A wide array of first-of-a-kind thermal projects are close to home in the Mid-Atlantic.  Somax Circular Solutions  (hydrothermal carbonization) is under construction in Pottstown, PA.  Bioforcetech (biodrying and pyrolysis) is under construction at Ephrata Borough.  Ecoremedy completed a gasifier demonstration in Morrisville, PA, and moved its equipment to the state of Washington.  Aries Clean Technologies remains hopeful it will be soon completing its gasifier at the Linden-Roselle WRRF in New Jersey.  EarthCare is developing a merchant gasifier in Bethel, PA, fed by animal rendering wastes as well as WRRF solids.  Biowaste Pyrolysis Systems is in a shake out period for its Schenectady (NY) installation. On the West Coast U.S., 374Water is underway with a project in Orange County, CA, and Genifuel has a hydrothermal liquefaction demonstration facility at Metro Vancouver, BC.  Should any one or more of these ventures prove successful, a transformative circular economy technology will likely be embraced by WRRFs nationwide, and especially in the mid-Atlantic.

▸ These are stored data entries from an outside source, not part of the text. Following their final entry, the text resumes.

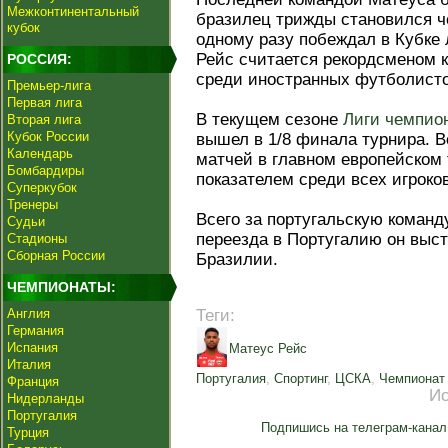
Межконтинентальный
бразилец трижды становился ч
кубок
одному разу побеждал в Кубке 
Рейс считается рекордсменом 
РОССИЯ:
среди иностранных футболисто
Премьер-лига
Первая лига
В текущем сезоне
Лиги чемпио
Вторая лига
Кубок России
вышел в 1/8 финала турнира. В
Календарь
матчей в главном европейском 
Бомбардиры
показателем среди всех игроко
Суперкубок
Тренеры
Всего за португальскую команд
Судьи
переезда в Португалию он выст
Стадионы
Сборная России
Бразилии.
ЧЕМПИОНАТЫ:
Англия
Теги:
Германия
Испания
Матеус Рейс
Италия
Португалия
,
Спортинг
,
ЦСКА
,
Чемпионат
Франция
Ис
Нидерланды
Португалия
Подпишись на телеграм-канал
Турция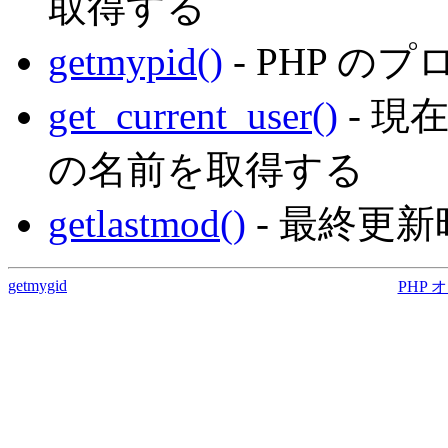
取得する
getmypid()
- PHP の
get_current_user()
- 現
の名前を取得する
getlastmod()
- 最終更
getmygid
PHP 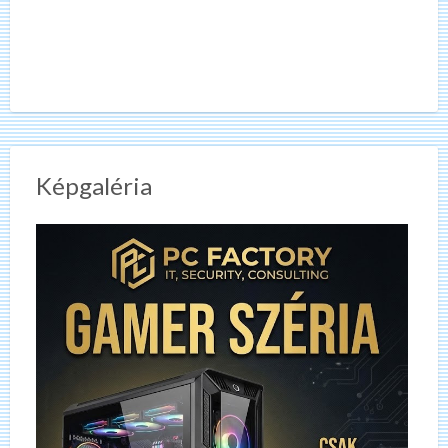
Képgaléria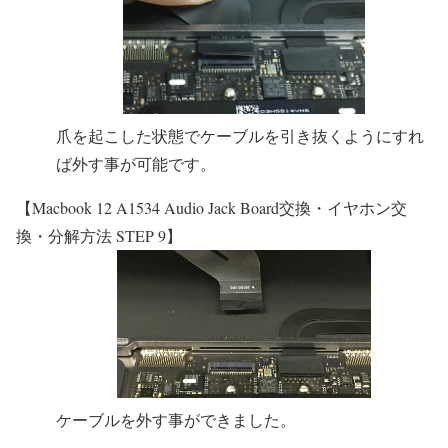
爪を起こした状態でケーブルを引き抜くようにすれ
ば外す事が可能です。
【Macbook 12 A1534 Audio Jack Board交換・イヤホン交
換・分解方法 STEP 9】
ケーブルを外す事ができました。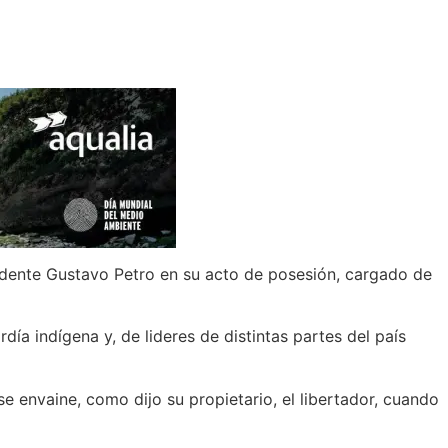
sidente Gustavo Petro en su acto de posesión, cargado de
ía indígena y, de lideres de distintas partes del país
 envaine, como dijo su propietario, el libertador, cuando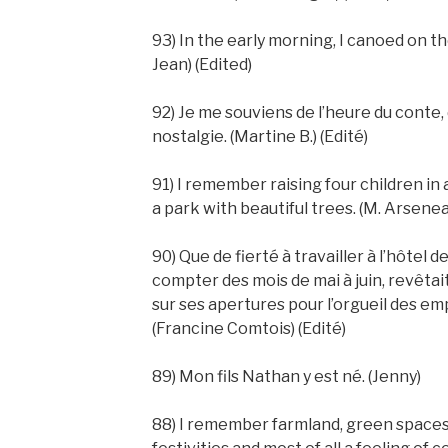
93) In the early morning, I canoed on th
Jean) (Edited)
92) Je me souviens de l’heure du conte, 
nostalgie. (Martine B.) (Edité)
91) I remember raising four children in
a park with beautiful trees. (M. Arseneau
90) Que de fierté à travailler à l’hôtel d
compter des mois de mai à juin, revêtait
sur ses apertures pour l’orgueil des em
(Francine Comtois) (Edité)
89) Mon fils Nathan y est né. (Jenny)
88) I remember farmland, green spaces, 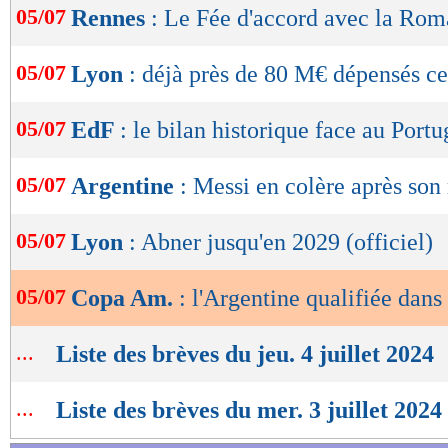
05/07
Rennes
: Le Fée d'accord avec la Rom
de
lecture
05/07
Lyon
: déjà près de 80 M€ dépensés ce
OK
05/07
EdF
: le bilan historique face au Portu
05/07
Argentine
: Messi en colère après son 
05/07
Lyon
: Abner jusqu'en 2029 (officiel)
05/07
Copa Am.
: l'Argentine qualifiée dans
...
Liste des brèves du jeu. 4 juillet 2024
...
Liste des brèves du mer. 3 juillet 2024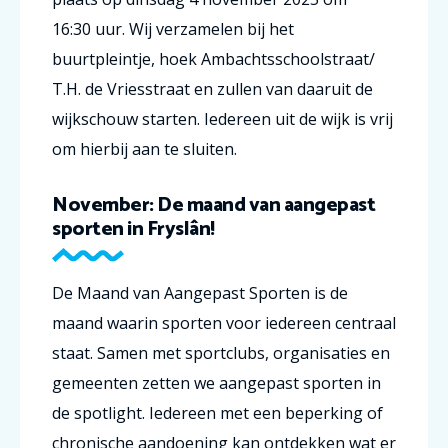
16:30 uur. Wij verzamelen bij het
buurtpleintje, hoek Ambachtsschoolstraat/
T.H. de Vriesstraat en zullen van daaruit de
wijkschouw starten. Iedereen uit de wijk is vrij
om hierbij aan te sluiten.
November: De maand van aangepast
sporten in Fryslân!
De Maand van Aangepast Sporten is de
maand waarin sporten voor iedereen centraal
staat. Samen met sportclubs, organisaties en
gemeenten zetten we aangepast sporten in
de spotlight. Iedereen met een beperking of
chronische aandoening kan ontdekken wat er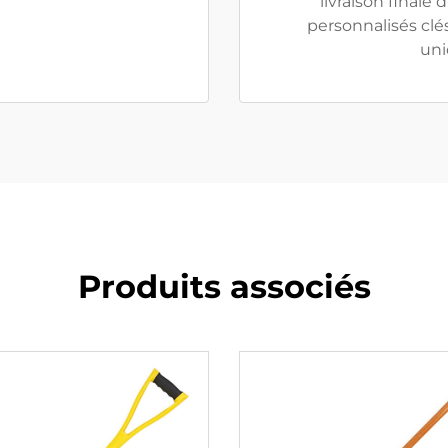
livraison finale
personnalisés cl
uni
Produits associés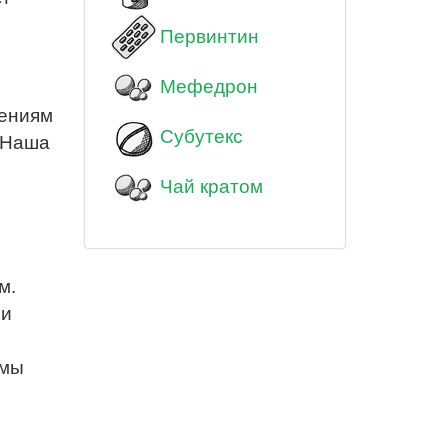
Первинтин
Мефедрон
шениям
Субутекс
. Наша
Чай кратом
м.
ли
 мы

The key to altering humanity’s course on climate change and greenhouse gas emissions is to win the broad collaboration of the public and business enterprises (A public information campaign on the climate crisis is urgently needed).   Jonathan Safran Foer, the author of We Are The Weather, quips that “the planetary crisis hasn’t proved a good story. It not only fails to convert us, it fails to interest us.”  We practitioners in biosolids management have the same dilemma: wastewater, like climate change, is an aspect of daily experience in which all humans participate, but about which no one really wants to be reminded.  Communication specialists have suggested that the problem needs to be discussed in small pieces, with a local angle, with an invitation to participate, and with a message connecting to the big picture (SUFFICIENCY ECONOMY Envisioning a prosperous descent).  In that regard, social media posts are very popular for #compost, #urbanfarming, and #cleanwater, but not for #biosolids.

Biosolids goes beyond the circular economy when it connects to local projects that make a difference today for people where they live. Yes, biosolids are meaningful in the very large global view of climate change when they decrease fossil fuel use, mitigate greenhouse gases, and sequester carbon. Yet our role may be more immediate and imaginable.  Biosolids soil products can be offered to communities as a “circular economy” tool for planting tree-covered heat islands, installing rain gardens for managing extreme storms, upgrading urban soils to effects of drought and building soils for sustainable local food production.  Biosolids is THE manifestation of the “circular economy” at work today in many communities.  We need to celebrate and tell this as our primary message of biosolids management.